Véritable institution, le Byblos, circa 1989, est un rare témoin de la belle époque du Plateau-Mont-Royal, avant l’exode des « pipoles » vers des quartiers plus hip et des villes de banlieue moins chères. Y zieuter des vedettes était alors monnaie courante. Abonné de longue date, du temps qu’il créchait dans les alentours, André Sauvé ne gaspille pas une seconde à étudier le menu. « Je prends toujours le plat du jour. » Aujourd’hui : boulettes de bœuf sur un lit de riz. Il ne peut donc pas être mon cicérone et m’informer sur certains noms sibyllins sur la carte, un torché taré (purée de fines herbes et œufs) ou un koukou (galette aux fines herbes et noix), par exemple. « Tout est bon », assure-t-il.
Quand on casse le koukou dans un endroit public bondé et bruyant avec un mésadapté social — il n’en a jamais fait un secret, plutôt sa marque de commerce —, la meilleure question pour ouvrir le bal est sûrement celle-ci : comment ça va ? « Là, je suis bien parce qu’on a un rôle : tu es journaliste, je suis l’interviewé. Sinon, je serais mal à l’aise. Ça deviendrait alors juste social et je perdrais mes repères. »

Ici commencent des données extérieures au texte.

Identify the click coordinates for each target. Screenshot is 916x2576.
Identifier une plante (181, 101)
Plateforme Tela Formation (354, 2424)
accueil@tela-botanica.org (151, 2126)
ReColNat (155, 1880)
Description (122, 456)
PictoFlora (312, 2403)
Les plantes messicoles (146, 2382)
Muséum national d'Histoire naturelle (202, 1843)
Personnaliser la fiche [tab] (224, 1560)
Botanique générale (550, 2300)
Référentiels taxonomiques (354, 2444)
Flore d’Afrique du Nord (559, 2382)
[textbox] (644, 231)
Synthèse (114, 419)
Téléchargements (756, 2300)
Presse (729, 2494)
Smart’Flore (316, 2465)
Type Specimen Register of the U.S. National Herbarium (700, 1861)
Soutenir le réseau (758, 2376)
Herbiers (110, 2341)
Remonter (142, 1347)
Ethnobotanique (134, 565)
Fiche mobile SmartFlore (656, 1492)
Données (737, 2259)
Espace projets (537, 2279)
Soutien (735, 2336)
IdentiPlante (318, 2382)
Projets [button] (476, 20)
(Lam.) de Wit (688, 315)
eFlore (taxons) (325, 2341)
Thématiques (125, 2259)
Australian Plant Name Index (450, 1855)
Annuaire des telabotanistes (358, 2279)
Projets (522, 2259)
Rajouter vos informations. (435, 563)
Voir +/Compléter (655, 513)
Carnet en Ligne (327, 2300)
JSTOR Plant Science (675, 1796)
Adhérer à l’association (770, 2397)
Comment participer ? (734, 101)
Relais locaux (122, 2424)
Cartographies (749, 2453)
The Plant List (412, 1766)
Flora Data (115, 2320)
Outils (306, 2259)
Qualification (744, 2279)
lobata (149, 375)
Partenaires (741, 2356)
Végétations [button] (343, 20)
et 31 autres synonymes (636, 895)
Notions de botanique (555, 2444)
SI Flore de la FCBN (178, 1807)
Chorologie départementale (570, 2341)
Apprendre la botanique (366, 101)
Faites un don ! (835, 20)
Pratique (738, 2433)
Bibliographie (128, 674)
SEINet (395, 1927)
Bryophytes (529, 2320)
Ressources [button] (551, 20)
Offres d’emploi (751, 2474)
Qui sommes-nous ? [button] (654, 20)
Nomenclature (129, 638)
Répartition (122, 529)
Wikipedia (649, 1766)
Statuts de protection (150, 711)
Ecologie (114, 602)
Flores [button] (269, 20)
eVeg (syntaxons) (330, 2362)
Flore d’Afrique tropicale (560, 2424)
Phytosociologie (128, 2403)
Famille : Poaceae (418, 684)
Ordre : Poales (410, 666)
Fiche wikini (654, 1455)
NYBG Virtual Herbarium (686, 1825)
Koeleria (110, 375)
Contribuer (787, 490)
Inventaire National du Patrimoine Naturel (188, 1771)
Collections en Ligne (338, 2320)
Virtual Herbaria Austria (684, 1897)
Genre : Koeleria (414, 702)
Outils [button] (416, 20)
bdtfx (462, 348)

En ville pour quelques semaines, il repartira avant les grands froids. « C’est quétaine, mais chez nous, c’est là où est notre cœur, et maintenant mon cœur est avec Dimitri, là-bas. Je me sens en visite ici. » L’hiver québécois ne lui manquera pas, même s’il lui doit beaucoup. Dans le numéro qui l’a mis au monde à 37 ans en tant qu’humoriste, André Sauvé déclamait, avec une dégaine indescriptible, une tignasse à la Einstein et de multiples façons, une strophe du célèbre poème d’Émile Nelligan : « Ah ! comme la neige a neigé ! / Ma vitre est un jardin de givre… » Dont une version chantée arabisante, une en braille (!) et une autre que ne renierait pas Éric Lapointe : « Tabarnac ! y a ben neigé, hostie de câlisse… »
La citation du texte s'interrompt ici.